Commentaires sur : Web scraping with Python (part II)

Par : Tripp Lilley

Tripp Lilley — Wed, 25 Aug 2010 19:16:01 +0000

« I am struggling with these clauses in my new job contract that let my employer kind-of own anything I create (in case there would be some software patents to produce out of it…)… :( »

Don’t worry about patentability… Template::Extract, a Perl module, available at CPAN, predates this by a year, and so should give your employer no grounds for claiming novelty of the invention.

Version 0.36, the first release available at CPAN:
http://search.cpan.org/~autrijus/Template-Extract-0.36/

I, too, thought that « reverse templating » would be a good way to approach this set of problems. I was part way into the « thinking about how it would work » process when I found Template::Extract, which freed me up to think about other problems :-)

Par : evden eve nakliye

evden eve nakliye — Fri, 06 Mar 2009 10:33:45 +0000

Thanks for this text.

Par : Sig

Sig — Tue, 03 Mar 2009 08:35:14 +0000

DF asks me (by email) :

I read your articles on Web Scraping with Python and I’m wondering if over the years you’ve come across more advanced ways to solve your problems.

More specifically, do you know of any practical way to extract the same type of data (ie. camera products) from multiple websites of varying structure, without having to custom code for each website (or perhaps very minimal custom code).

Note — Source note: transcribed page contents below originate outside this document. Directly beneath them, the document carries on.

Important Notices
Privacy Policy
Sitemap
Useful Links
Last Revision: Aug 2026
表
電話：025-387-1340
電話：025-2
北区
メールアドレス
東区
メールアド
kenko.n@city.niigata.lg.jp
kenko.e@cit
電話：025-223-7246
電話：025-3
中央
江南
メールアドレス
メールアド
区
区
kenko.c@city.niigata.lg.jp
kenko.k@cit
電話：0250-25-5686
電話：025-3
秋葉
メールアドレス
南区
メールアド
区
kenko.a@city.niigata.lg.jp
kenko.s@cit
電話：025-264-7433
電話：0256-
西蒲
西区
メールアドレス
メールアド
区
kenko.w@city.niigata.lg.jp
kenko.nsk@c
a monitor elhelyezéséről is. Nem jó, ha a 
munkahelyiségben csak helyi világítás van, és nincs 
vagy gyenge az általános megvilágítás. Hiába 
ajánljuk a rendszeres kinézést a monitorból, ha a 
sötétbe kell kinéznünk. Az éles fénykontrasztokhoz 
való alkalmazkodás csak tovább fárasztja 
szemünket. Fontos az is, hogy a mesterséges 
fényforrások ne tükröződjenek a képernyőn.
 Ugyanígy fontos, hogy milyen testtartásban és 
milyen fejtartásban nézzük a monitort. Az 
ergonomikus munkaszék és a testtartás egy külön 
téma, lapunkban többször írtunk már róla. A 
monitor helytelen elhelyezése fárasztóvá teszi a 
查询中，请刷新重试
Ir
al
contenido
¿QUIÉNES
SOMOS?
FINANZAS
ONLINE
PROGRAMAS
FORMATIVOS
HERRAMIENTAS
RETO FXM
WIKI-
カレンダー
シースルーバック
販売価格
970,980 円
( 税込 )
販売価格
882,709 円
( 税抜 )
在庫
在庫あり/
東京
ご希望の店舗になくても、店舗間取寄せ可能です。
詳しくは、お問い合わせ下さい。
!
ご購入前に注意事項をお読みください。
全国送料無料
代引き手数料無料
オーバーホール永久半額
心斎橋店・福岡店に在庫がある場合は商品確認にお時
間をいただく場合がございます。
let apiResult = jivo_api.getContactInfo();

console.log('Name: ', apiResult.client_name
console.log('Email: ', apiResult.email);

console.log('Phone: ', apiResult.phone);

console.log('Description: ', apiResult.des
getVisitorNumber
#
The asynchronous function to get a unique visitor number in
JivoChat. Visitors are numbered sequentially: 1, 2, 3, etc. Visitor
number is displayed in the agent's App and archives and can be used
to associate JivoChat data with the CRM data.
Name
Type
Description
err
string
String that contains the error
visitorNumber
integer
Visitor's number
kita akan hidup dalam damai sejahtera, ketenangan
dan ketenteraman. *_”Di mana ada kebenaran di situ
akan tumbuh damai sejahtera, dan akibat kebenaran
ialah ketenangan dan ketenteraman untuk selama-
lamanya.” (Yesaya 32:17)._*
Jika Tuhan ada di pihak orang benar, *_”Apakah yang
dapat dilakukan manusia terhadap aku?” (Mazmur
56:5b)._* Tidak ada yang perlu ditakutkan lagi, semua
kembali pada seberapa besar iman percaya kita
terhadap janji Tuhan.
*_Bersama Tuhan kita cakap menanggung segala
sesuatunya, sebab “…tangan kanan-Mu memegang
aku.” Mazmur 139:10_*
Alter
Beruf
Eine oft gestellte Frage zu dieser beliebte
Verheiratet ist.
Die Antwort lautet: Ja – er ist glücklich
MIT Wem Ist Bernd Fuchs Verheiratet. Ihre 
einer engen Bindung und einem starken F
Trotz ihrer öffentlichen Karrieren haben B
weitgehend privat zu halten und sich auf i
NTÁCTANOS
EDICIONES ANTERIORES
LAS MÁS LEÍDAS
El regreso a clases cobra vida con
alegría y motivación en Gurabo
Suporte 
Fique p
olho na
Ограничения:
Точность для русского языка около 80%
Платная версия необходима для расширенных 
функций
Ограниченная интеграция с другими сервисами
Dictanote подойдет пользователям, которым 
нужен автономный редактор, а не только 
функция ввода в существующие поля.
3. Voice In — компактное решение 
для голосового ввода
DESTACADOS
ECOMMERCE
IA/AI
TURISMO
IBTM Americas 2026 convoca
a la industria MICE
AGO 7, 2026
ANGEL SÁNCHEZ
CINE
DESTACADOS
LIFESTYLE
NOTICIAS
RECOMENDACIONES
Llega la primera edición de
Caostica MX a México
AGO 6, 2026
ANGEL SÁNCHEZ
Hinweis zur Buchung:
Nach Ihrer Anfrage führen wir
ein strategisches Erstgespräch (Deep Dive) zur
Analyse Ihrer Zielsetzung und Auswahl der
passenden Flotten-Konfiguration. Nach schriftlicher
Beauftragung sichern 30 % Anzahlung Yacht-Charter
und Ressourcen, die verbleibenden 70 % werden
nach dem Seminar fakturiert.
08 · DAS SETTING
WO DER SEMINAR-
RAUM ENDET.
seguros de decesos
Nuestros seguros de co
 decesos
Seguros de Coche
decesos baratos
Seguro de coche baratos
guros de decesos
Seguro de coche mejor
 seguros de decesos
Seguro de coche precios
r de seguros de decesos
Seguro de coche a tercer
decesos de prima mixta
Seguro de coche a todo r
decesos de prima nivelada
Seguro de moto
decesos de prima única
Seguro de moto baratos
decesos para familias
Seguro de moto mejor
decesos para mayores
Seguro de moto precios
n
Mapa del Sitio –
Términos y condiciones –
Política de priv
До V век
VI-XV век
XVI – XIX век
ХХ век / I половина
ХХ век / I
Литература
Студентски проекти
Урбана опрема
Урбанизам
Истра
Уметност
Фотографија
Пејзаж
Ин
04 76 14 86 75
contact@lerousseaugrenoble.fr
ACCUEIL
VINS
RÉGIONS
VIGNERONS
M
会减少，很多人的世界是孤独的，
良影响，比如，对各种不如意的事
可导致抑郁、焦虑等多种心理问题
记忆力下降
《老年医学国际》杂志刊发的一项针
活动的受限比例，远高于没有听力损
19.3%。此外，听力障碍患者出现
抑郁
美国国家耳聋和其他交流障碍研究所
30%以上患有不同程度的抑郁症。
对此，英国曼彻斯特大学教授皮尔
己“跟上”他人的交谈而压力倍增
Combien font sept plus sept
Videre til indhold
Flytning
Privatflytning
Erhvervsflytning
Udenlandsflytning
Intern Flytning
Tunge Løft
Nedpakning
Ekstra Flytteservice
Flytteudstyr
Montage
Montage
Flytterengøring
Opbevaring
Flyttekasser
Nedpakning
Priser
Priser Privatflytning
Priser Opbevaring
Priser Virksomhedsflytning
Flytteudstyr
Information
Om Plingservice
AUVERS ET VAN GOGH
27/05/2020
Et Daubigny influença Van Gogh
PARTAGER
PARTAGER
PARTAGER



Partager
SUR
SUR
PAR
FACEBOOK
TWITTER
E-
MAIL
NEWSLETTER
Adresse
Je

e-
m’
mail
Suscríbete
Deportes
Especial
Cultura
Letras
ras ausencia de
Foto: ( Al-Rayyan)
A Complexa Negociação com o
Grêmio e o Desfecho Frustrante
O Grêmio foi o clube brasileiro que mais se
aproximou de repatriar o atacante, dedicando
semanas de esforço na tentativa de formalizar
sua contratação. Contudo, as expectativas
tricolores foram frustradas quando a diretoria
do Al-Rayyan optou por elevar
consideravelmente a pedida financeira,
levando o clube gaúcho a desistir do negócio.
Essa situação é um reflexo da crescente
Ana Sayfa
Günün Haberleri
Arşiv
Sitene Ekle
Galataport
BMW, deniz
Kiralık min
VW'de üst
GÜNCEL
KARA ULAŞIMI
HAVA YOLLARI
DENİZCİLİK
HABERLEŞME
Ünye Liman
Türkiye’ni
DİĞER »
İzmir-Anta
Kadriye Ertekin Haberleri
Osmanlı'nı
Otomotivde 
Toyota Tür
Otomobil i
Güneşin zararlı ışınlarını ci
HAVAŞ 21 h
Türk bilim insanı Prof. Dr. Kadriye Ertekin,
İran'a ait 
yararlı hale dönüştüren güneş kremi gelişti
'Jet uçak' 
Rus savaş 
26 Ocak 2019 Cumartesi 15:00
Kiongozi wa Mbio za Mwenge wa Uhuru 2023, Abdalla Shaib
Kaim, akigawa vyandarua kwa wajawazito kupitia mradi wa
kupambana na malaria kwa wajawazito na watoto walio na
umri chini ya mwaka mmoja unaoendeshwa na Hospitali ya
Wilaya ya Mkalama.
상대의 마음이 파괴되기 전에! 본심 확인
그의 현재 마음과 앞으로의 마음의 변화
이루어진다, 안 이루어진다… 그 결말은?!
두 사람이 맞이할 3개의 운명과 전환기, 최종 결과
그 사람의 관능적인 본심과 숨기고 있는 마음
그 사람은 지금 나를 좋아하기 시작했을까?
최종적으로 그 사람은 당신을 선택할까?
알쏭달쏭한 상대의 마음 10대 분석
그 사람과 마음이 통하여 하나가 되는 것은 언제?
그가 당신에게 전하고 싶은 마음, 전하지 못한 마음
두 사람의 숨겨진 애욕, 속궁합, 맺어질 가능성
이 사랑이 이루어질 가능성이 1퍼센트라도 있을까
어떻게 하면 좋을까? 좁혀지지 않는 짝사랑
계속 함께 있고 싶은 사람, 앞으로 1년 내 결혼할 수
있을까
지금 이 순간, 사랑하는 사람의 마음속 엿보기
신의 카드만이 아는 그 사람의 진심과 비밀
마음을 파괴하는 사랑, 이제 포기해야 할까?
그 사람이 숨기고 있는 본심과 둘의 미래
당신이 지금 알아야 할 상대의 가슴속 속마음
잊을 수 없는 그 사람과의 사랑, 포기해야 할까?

I know there are some websites capable of doing this all automatically. Take for instance http://www.vast.com – they have loads of data.

Do you have any insights into this kind of technology?

Thanks Sig – I’d love to hear what you have to say…

Here is my answer :

First of all, the ideal solution remains to have the sites publish this data in a structured way (say RDF/OWL or JSON for instance). Most often, if they don’t publish in such a structured way, it may mean that they don’t allow you to scrape their data and you may get into legal troubles because of copyright laws.

That being said, there have been attempts at easing the process of custom-coding the scraping of specific sites. The 2 most interesting solutions I played with (a couple of years ago) are Openkapow and Dapper.

The advantage of Openkapow on custom script-based scraping is that it offers a rich scrape-robot development environment (GUI) which eases the process of analyzing the HTML structure. But running and exploiting these robots has revealed to be not as flexible and easy as running your own homemade scrapers.

Dapper has a significant strength : it allows structure to be learnt by the machine based on examples. You provide dappers with several samples of pages to extract data from and it « automagically » identifies recurrent HTML patterns which allow it to extract data. There must be some machine learning algorithm behind it AFAICS. But the drawbacks of dapper are : these algorithms are OK for 80% cases but the other 20% won’t be parseable by Dapper, and Dapper requires the page to be a list of many items (think paginated list of a search results). Dapper does not seem to be suitable for the technical sheet of a camera for instance. And Dapper scrapers can’t easily be combined : you can’t easily script the navigation in a complex site unless you combine dapper with things like Yahoo pipes.

As a conclusion, I would say that simple and easily accessible paginated lists of results deserve some dappering some hesitation. Openkapow is the tool to use if you can’t script by yourself. But the definite answer to complex and robust scraping remains homemade scripts.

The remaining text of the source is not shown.